Are bombed-out commercial property trusts on the road to recovery?

25 April 2021

Philip Matthews, co-portfolio manager of the TB Wise Multi-Asset Income Fund, looks at the evidence

No area of business or financial markets has been left untouched by the global pandemic. While some sectors have thrived in an accelerating virtual world, others have seen stiff headwinds due to successive lockdowns. Economically sensitive sectors dependent on a normally functioning economy have been acutely vulnerable in these extraordinary times.

The impact on commercial property has been profound. Office staff have worked from home in their millions, while many commercial premises such as shops, pubs and restaurants have been shuttered due to unprecedented restrictions. Moreover, the pandemic has challenged the very existence of the traditional office working model. Commercial property managers have, therefore, had to navigate the twin storms of declining income and a shell-shocked UK economy.

As lockdown restrictions ease and consumers and office-workers are gradually allowed to return to previous patterns of life, it will be interesting to see whether the behavioural change enforced during lockdown endures or whether consumers revert back to spending money in physical stores and abandon the working from home experiment.

There have been clear casualties on the high street and the last twelve months have made it extremely challenging for landlords to collect rent from tenants, who have seen their revenue disappear. However, now consumers can redirect their excess savings built up over the course of the last year away from online businesses, we shall see whether the impact of lockdown is more cyclical in nature or whether it truly has accelerated the structural change that had been brewing long before Covid-19 struck.

Whereas many domestic cyclical sectors of the stock market have been quick to price in recovery and earnings forecasts already expect pre-Covid profits to be surpassed, the property sector remains at depressed levels, suggesting the market has made its mind up that property companies will be permanently impacted.

Indiscriminate sell-off of trusts

Despite entering the Covid crisis on depressed share prices following three years of uncertainty post the Brexit vote, the impact of Covid has seen the net asset values of many quoted property companies reduced by valuers in the face of material uncertainty over the sector’s outlook.

In many cases the discounts at which the shares trade compared to these net asset values have also widened. To illustrate this, we would highlight the performance of three holdings held within the TB Wise Multi-Asset Income Fund, namely the Standard Life Investment Property Income FundEdiston Property Investment Company, and Palace Capital.

These are well-managed companies with holdings across the Industrial, Retail Park and Regional Office property sectors. Since the end of 2019 they have on average seen asset values fall by 16% compared to pre-Covid levels, however, they have doubly suffered as the discounts to these values the shares trade on have increased from 12% to 25%.

Put another way, on average, investors are now being offered these companies at a 36% discount to the best estimate of their worth prior to Covid hitting.

It is encouraging, therefore, that the messages coming out of the companies themselves have become noticeably more upbeat in recent months even before we have fully enjoyed the freedom that the post-vaccine landscape should hopefully afford us. Standard Life Investment Property Income, for example, saw its net asset value per share increased by valuers at its latest December valuation whilst it also announced it had sold over 10% at its portfolio at a level in line with this valuation, increasing our confidence that these values are indeed reflective of transactions in the marketplace.

Dividends

The management teams of all three companies have taken a prudent approach to the payment of dividends. In the face of reduced rent collection and uncertainty around the timing and extent of lockdown measures, these companies have on average reduced their dividend payments by a third.

As Real Estate Investment Trusts (REITs), the boards are required to distribute at least 90% of property income within 12 months of the year end. We believe current dividends are well covered by earnings.

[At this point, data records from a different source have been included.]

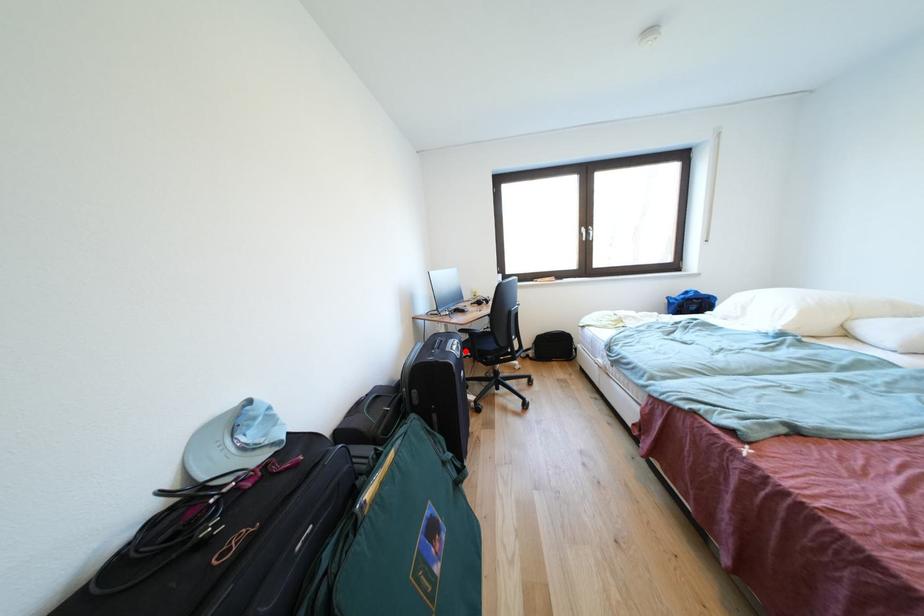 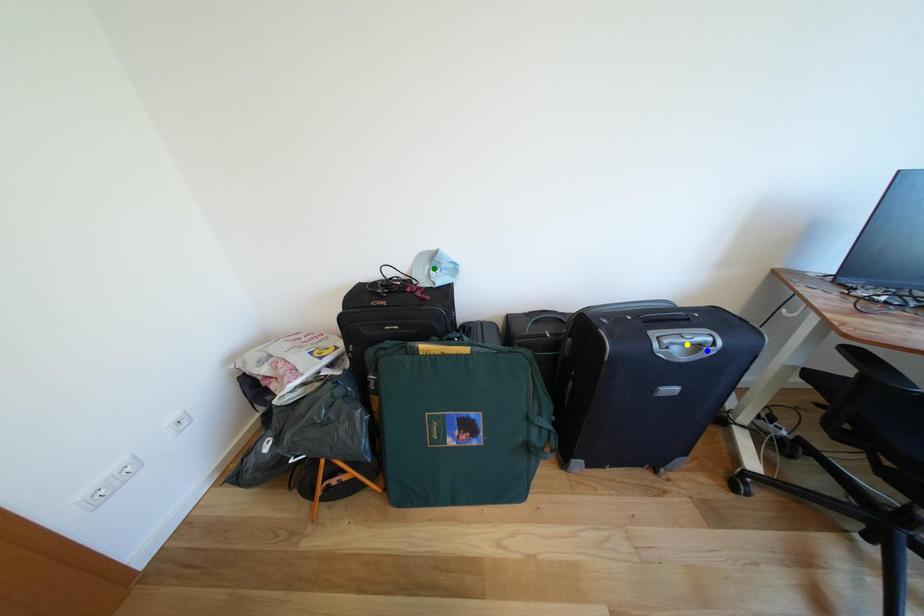 Question: I am providing you with two images of the same scene from different viewpoints. A red point is marked on the first image. You are given multiple points on the second image. In image 2, which mark is for the same physical point as the one in image 1?

Choices:
 (A) green point
 (B) blue point
 (C) yellow point

Answer: (B) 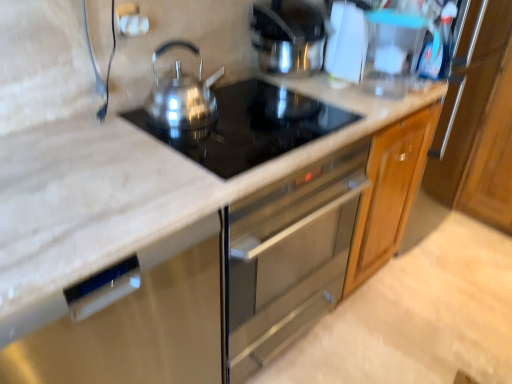 At what (x,y) coordinates should I click in order to perform the action: click on free spot to the right of black marble countertop at center. Please return your answer as a coordinate pair (x, y). The height and width of the screenshot is (384, 512). Looking at the image, I should click on (385, 335). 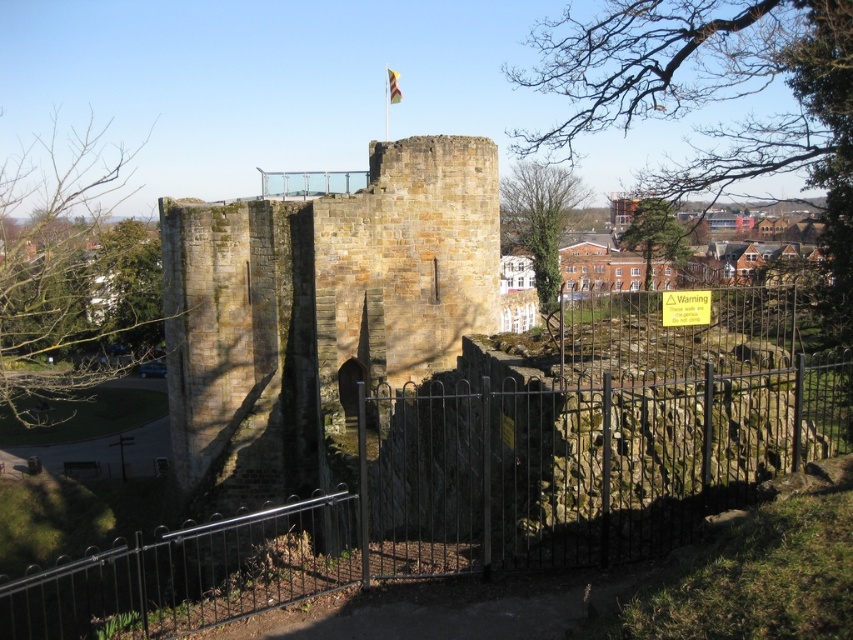 Question: Based on their relative distances, which object is nearer to the brown stone ruins at center?

Choices:
 (A) yellow fabric flag at center
 (B) black wrought iron gate at center

Answer: (B)

Question: Can you confirm if black wrought iron gate at center is positioned below brown stone ruins at center?

Choices:
 (A) no
 (B) yes

Answer: (B)

Question: Does black wrought iron gate at center have a lesser width compared to yellow fabric flag at center?

Choices:
 (A) yes
 (B) no

Answer: (B)

Question: In this image, where is brown stone ruins at center located relative to yellow fabric flag at center?

Choices:
 (A) left
 (B) right

Answer: (A)

Question: Which object is farther from the camera taking this photo?

Choices:
 (A) yellow fabric flag at center
 (B) black wrought iron gate at center
 (C) brown stone ruins at center

Answer: (A)

Question: Which object is positioned farthest from the yellow fabric flag at center?

Choices:
 (A) black wrought iron gate at center
 (B) brown stone ruins at center

Answer: (A) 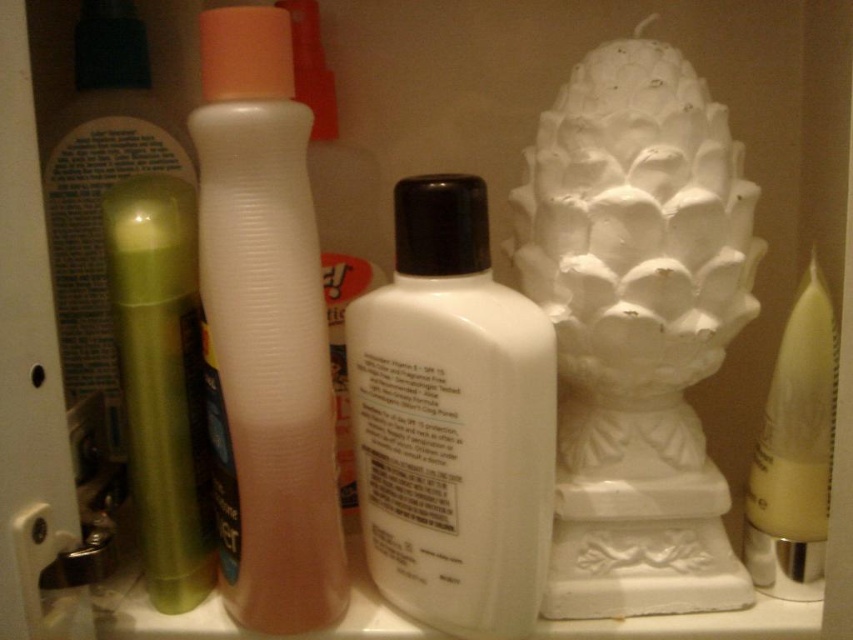 You are standing 15 inches away from a white ceramic sculpture at center right on a shelf. Can you reach it without moving closer?

The distance between you and the white ceramic sculpture at center right is 16.87 inches, so you are currently 15 inches away, which is closer than the required distance. Therefore, you can reach it without needing to move closer.

You are organizing a shelf and need to place a new item between the white matte lotion at center and the green matte tube at left. Based on their positions, where should the new item be placed?

The white matte lotion at center is above the green matte tube at left. Therefore, the new item should be placed between them either above the green matte tube at left or below the white matte lotion at center to maintain their vertical arrangement.

You are organizing a shelf and need to place a new item exactly where the white matte lotion at center is currently located. According to the image, what are the coordinates of the spot where you should place the new item?

The coordinates for the white matte lotion at center are at point (x=451, y=420). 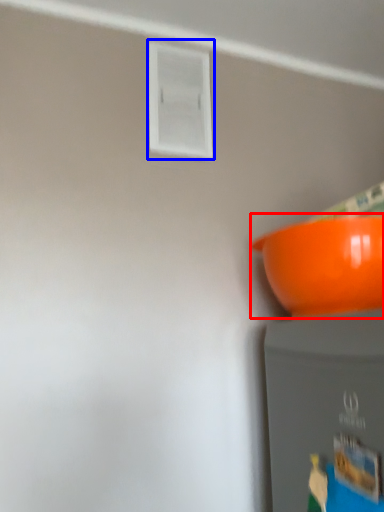 Question: Among these objects, which one is nearest to the camera, bowl (highlighted by a red box) or window (highlighted by a blue box)?

Choices:
 (A) bowl
 (B) window

Answer: (A) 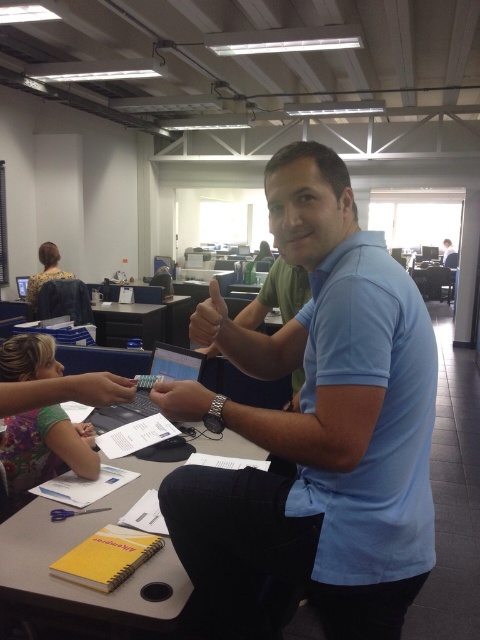 You are an office worker who needs to reach both the yellow spiral notebook at lower left and the floral print blouse at upper left. Which object is closer to you from your current position?

The yellow spiral notebook at lower left is closer to you than the floral print blouse at upper left because it is located below it.

You are an office worker who needs to place a matte black pen at center on the black plastic table at center. Can the pen fit on the table?

The black plastic table at center has a larger width than the matte black pen at center, so yes, the pen will fit on the table.

You are organizing a desk and need to place the yellow spiral notebook at lower left and the floral print blouse at upper left. Which item requires more desk space due to its larger size?

The floral print blouse at upper left requires more desk space because it is larger than the yellow spiral notebook at lower left. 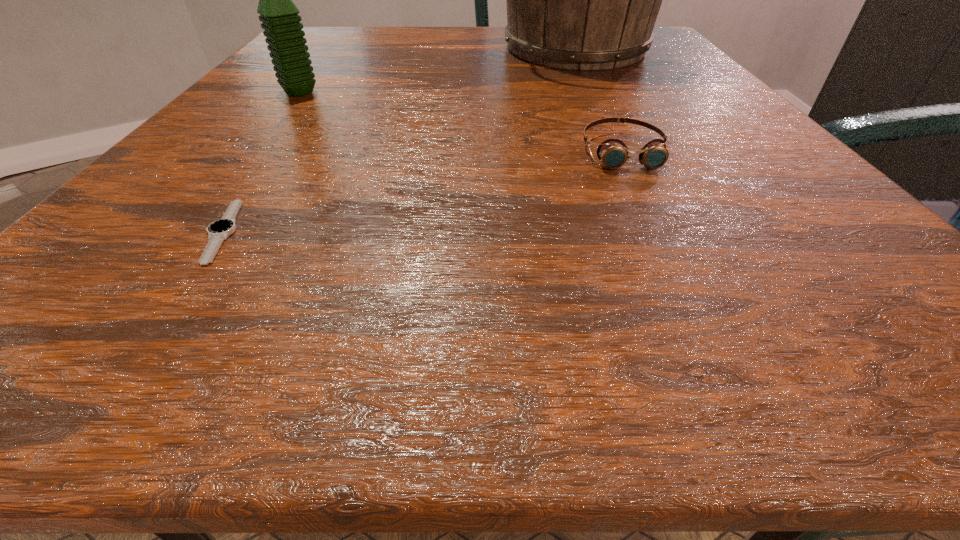 Where is `bucket`? bucket is located at coordinates (587, 0).

Find the location of a particular element. This screenshot has width=960, height=540. the tallest object is located at coordinates (587, 0).

Locate an element on the screen. Image resolution: width=960 pixels, height=540 pixels. the third nearest object is located at coordinates (281, 23).

In order to click on water bottle in this screenshot , I will do `click(281, 23)`.

You are a GUI agent. You are given a task and a screenshot of the screen. Output one action in this format:
    pyautogui.click(x=<x>, y=<y>)
    Task: Click on the goggles
    The height and width of the screenshot is (540, 960).
    Given the screenshot: What is the action you would take?
    pyautogui.click(x=613, y=153)

This screenshot has height=540, width=960. I want to click on the third farthest object, so click(613, 153).

Identify the location of the shortest object. Image resolution: width=960 pixels, height=540 pixels. (218, 231).

This screenshot has width=960, height=540. Identify the location of the nearest object. (218, 231).

At what (x,y) coordinates should I click in order to perform the action: click on free spot located on the handle side of the bucket. Please return your answer as a coordinate pair (x, y). The width and height of the screenshot is (960, 540). Looking at the image, I should click on (619, 131).

Find the location of a particular element. This screenshot has width=960, height=540. free region located on the right of the second farthest object is located at coordinates (451, 92).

Ediston Property Investment Company has recently announced it will increase its dividend by 25% reflecting the strong rental cover of its dividend as retail parks have seen footfall hold up well during the crisis. Similarly, the Standard Life fund has brought forward the payment of its fourth interim dividend and now expects to pay a fifth interim dividend. Palace Capital has announced the quarterly minimum dividend level it will pay but has stated this will increase with greater clarity on the economic outlook.

Data sourced from company statements, as of 13 April 2021.

We believe the yield on offer within the sector looks attractive today. On average these three companies are forecast to yield 5.5%, however, we believe there remains significant scope for these dividend yields to increase as earnings recover with rent collection normalising. Were 2019 levels of dividend to be restored, these three companies would yield 8.0%.

The potential to grow dividends over 40% off an attractive base makes the sector stand out as one of the most attractive sources of return today, whilst offering significant, untapped exposure to recovery should the economy rebound as strongly as is forecasted.